WHAT TO DO =
Although the records contain pictures, none belong in the copy: restate word for word only the lines from the one with "Gestire lo stress" through the one with "痛風協力医療機関 痛風財団ホームページ", both included.

DATA =
▽

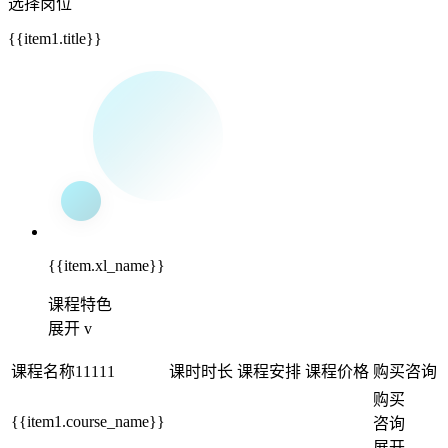
选择岗位
{{item1.title}}
{{item.xl_name}}
课程特色
展开 v
课程名称11111
课时时长
课程安排
课程价格
购买咨询
购买
{{item1.course_name}}
咨询
展开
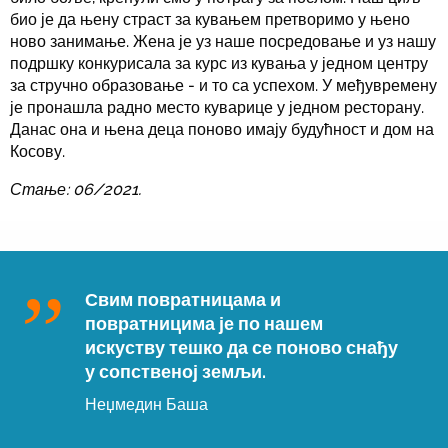
био је да њену страст за кувањем претворимо у њено
ново занимање. Жена је уз наше посредовање и уз нашу
подршку конкурисала за курс из кувања у једном центру
за стручно образовање - и то са успехом. У међувремену
је пронашла радно место куварице у једном ресторану.
Данас она и њена деца поново имају будућност и дом на
Косову.
Стање: 06/2021.
Свим повратницама и
повратницима је по нашем
искуству тешко да се поново снађу
у сопственој земљи.
Неџмедин Баша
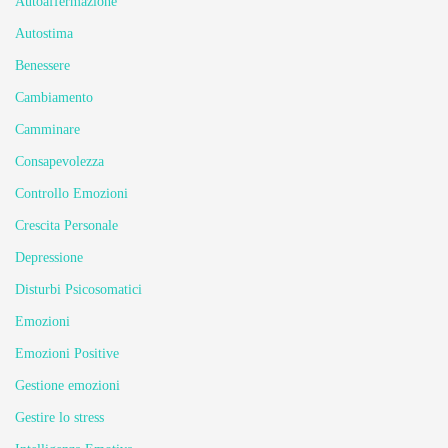
Autoaffermazione
Autostima
Benessere
Cambiamento
Camminare
Consapevolezza
Controllo Emozioni
Crescita Personale
Depressione
Disturbi Psicosomatici
Emozioni
Emozioni Positive
Gestione emozioni
Gestire lo stress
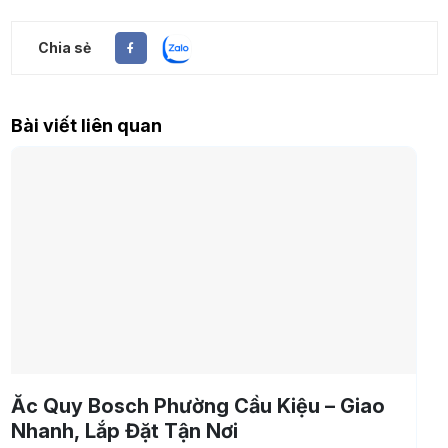
Chia sẻ
Bài viết liên quan
Ắc Quy Bosch Phường Cầu Kiệu – Giao
Nhanh, Lắp Đặt Tận Nơi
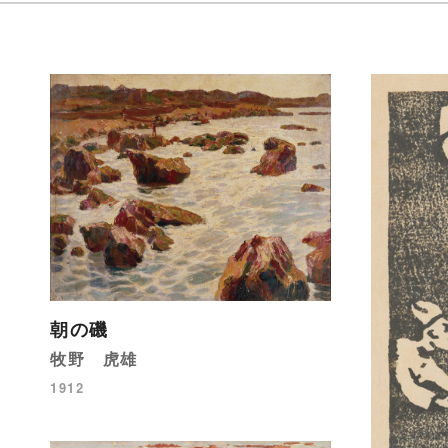
朝の磯
牧野 虎雄
1912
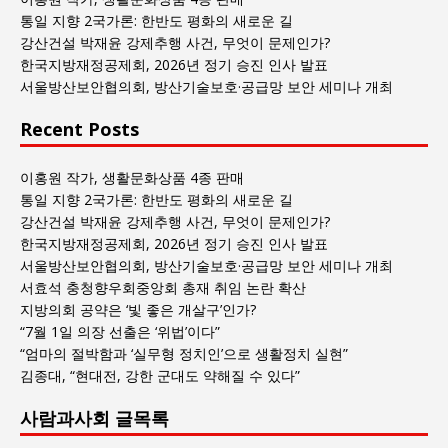
글
통일 지향 2국가론: 한반도 평화의 새로운 길
목
강산건설 박재윤 강제추행 사건, 무엇이 문제인가?
록
한국지방재정공제회, 2026년 정기 승진 인사 발표
서울방산보안협의회, 방산기술보호·공급망 보안 세미나 개최
Recent Posts
이홍원 작가, 생활문화상품 4종 판매
통일 지향 2국가론: 한반도 평화의 새로운 길
강산건설 박재윤 강제추행 사건, 무엇이 문제인가?
한국지방재정공제회, 2026년 정기 승진 인사 발표
서울방산보안협의회, 방산기술보호·공급망 보안 세미나 개최
서효석 충청향우회중앙회 총재 취임 논란 확산
지방의회 공약은 ‘빛 좋은 개살구’인가?
“7월 1일 의장 선출은 ‘위법’이다”
“엄마의 절박함과 ‘실무형 정치인’으로 생활정치 실현”
김종대, “현대전, 강한 군대도 약해질 수 있다”
사람과사회 글목록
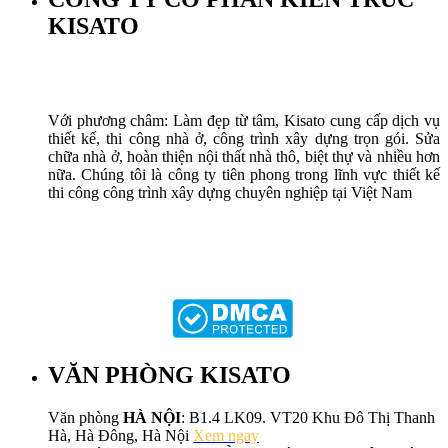
KISATO
Với phương châm: Làm đẹp từ tâm, Kisato cung cấp dịch vụ
thiết kế, thi công nhà ở, công trình xây dựng trọn gói. Sửa
chữa nhà ở, hoàn thiện nội thất nhà thô, biệt thự và nhiều hơn
nữa. Chúng tôi là công ty tiên phong trong lĩnh vực thiết kế
thi công công trình xây dựng chuyên nghiệp tại Việt Nam
VĂN PHÒNG KISATO
Văn phòng
HÀ NỘI
: B1.4 LK09. VT20 Khu Đô Thị Thanh
Hà, Hà Đông, Hà Nội
Xem ngay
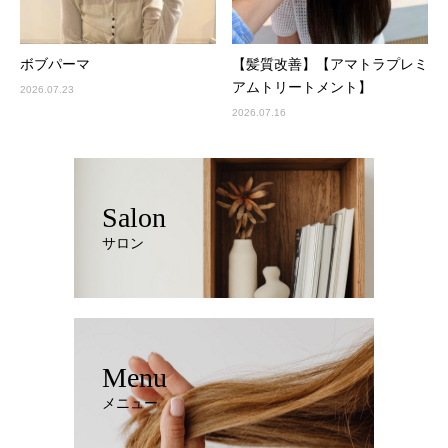
ボブパーマ
【髪質改善】【アマトラプレミ
アムトリートメント】
2026.07.23
2026.07.16
Salon
サロン
Menu
メニュー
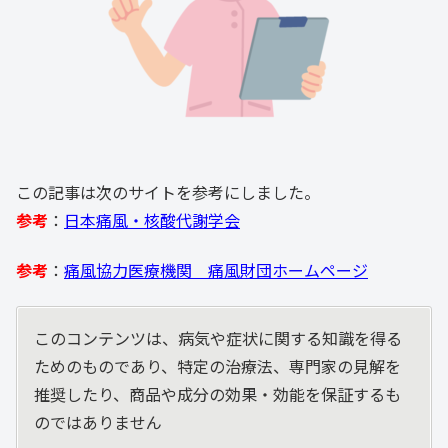
この記事は次のサイトを参考にしました。
参考
：
日本痛風・核酸代謝学会
参考
：
痛風協力医療機関 痛風財団ホームページ
このコンテンツは、病気や症状に関する知識を得る
ためのものであり、特定の治療法、専門家の見解を
推奨したり、商品や成分の効果・効能を保証するも
のではありません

△

RESPONSE =
Gestire lo stress
Chia sẻ
Bài viết liên quan
Ắc Quy Bosch Phường Cầu Kiệu – Giao
Nhanh, Lắp Đặt Tận Nơi
朝の磯
牧野 虎雄
1912
글
통일 지향 2국가론: 한반도 평화의 새로운 길
목
강산건설 박재윤 강제추행 사건, 무엇이 문제인가?
록
한국지방재정공제회, 2026년 정기 승진 인사 발표
서울방산보안협의회, 방산기술보호·공급망 보안 세미나 개최
Recent Posts
이홍원 작가, 생활문화상품 4종 판매
통일 지향 2국가론: 한반도 평화의 새로운 길
강산건설 박재윤 강제추행 사건, 무엇이 문제인가?
한국지방재정공제회, 2026년 정기 승진 인사 발표
서울방산보안협의회, 방산기술보호·공급망 보안 세미나 개최
서효석 충청향우회중앙회 총재 취임 논란 확산
지방의회 공약은 ‘빛 좋은 개살구’인가?
“7월 1일 의장 선출은 ‘위법’이다”
“엄마의 절박함과 ‘실무형 정치인’으로 생활정치 실현”
김종대, “현대전, 강한 군대도 약해질 수 있다”
사람과사회 글목록
KISATO
Với phương châm: Làm đẹp từ tâm, Kisato cung cấp dịch vụ
thiết kế, thi công nhà ở, công trình xây dựng trọn gói. Sửa
chữa nhà ở, hoàn thiện nội thất nhà thô, biệt thự và nhiều hơn
nữa. Chúng tôi là công ty tiên phong trong lĩnh vực thiết kế
thi công công trình xây dựng chuyên nghiệp tại Việt Nam
VĂN PHÒNG KISATO
Văn phòng
HÀ NỘI
: B1.4 LK09. VT20 Khu Đô Thị Thanh
Hà, Hà Đông, Hà Nội
Xem ngay
ボブパーマ
【髪質改善】【アマトラプレミ
アムトリートメント】
2026.07.23
2026.07.16
Salon
サロン
Menu
メニュー
この記事は次のサイトを参考にしました。
参考
：
日本痛風・核酸代謝学会
参考
：
痛風協力医療機関 痛風財団ホームページ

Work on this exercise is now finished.